Le secrétaire général de l`ONU, Ban Ki-moon

 Le secrétaire général des Nations unies Ban Ki-moon a recommandé du bout des lèvres mercredi que le Conseil de sécurité autorise le déploiement d’une « opération militaire offensive » de l’Union africaine pour combattre les islamistes dans le Nord du Mali, sans proposer que l’ONU en assure le financement.

L’ONU distingue les missions de maintien de la paix, qui consistent à surveiller un cessez-le-feu existant, et les missions d’imposition de la paix comme celle que prépare l’Union africaine et qui autorisent l’usage de la force légale dans des situations de combat.

La dernière mission d’imposition de la paix approuvée par le Conseil de sécurité concernait la Somalie au début des années 1990, lors de laquelle 18 soldats américains ont été tués, ce qui a conduit les Etats-Unis à retirer leurs troupes de combat de toutes les opérations de paix sous commandement onusien.

Le vocabulaire prudent employé par Ban Ki-moon dans sa recommandation illustre à quel point l’ONU reste méfiante sur ce type de mission. Le secrétaire général de l’ONU a déclaré que le Conseil de sécurité devait s’assurer, avant le lancement de toute offensive, que des objectifs politiques, opérationnels, de formation ou de droits de l’Homme ont été réalisés.

Ban juge que le Conseil pourrait « autoriser les pays membres de l’Union africaine à établir l’Afisma pour une période initiale d’un an, comprenant 3300 personnels pour prendre toutes les mesures nécessaires pour aider les autorités maliennes ». L’Afisma est l’acronyme proposé par l’ONU pour la force mandatée par l’Union africaine au Mali.

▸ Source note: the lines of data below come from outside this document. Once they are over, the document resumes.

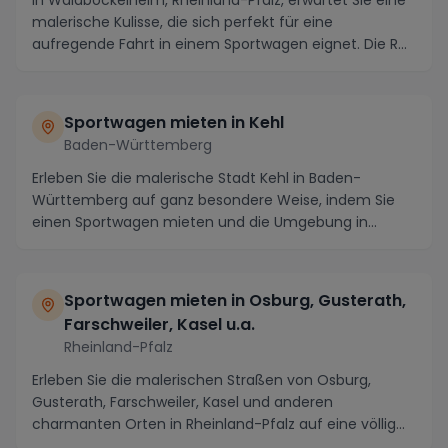
In Waldböckelheim, Rheinland-Pfalz, erwartet Sie eine
malerische Kulisse, die sich perfekt für eine
aufregende Fahrt in einem Sportwagen eignet. Die R...
Sportwagen mieten in Kehl
Baden-Württemberg
Erleben Sie die malerische Stadt Kehl in Baden-
Württemberg auf ganz besondere Weise, indem Sie
einen Sportwagen mieten und die Umgebung in
vollem Glan...
Sportwagen mieten in Osburg, Gusterath,
Farschweiler, Kasel u.a.
Rheinland-Pfalz
Erleben Sie die malerischen Straßen von Osburg,
Gusterath, Farschweiler, Kasel und anderen
charmanten Orten in Rheinland-Pfalz auf eine völlig
neue Ar...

« Des questions fondamentales restent sans réponse concernant la manière dont la force sera dirigée, soutenue, entraînée, équipée et financée », a cependant ajouté le secrétaire général.

A. DIAKITE

Intervention militaire :

Le financement loin d’être assuré

 

Un diplomate du Conseil de sécurité s’est déclaré furieux que Ban s’oppose à une requête de l’UA demandant le financement par l’ONU de l’opération, qui coûterait de 300 à 500 millions de dollars selon des diplomates.

 

« C’est insultant pour un certain nombre de pays, en particulier certains pays de l’UA », a-t-il dit sous couvert de l’anonymat. « L’ONU considère la requête de l’UA comme discutable. C’est sans précédent. C’est une question de paix et de sécurité dans la région ».

Ban a suggéré que le financement des opérations de combat initiales se fasse via des contributions « volontaires ou bilatérales », ce qui, selon des diplomates, signifie que des pays membres de l’Union européenne seraient priés de couvrir les coûts.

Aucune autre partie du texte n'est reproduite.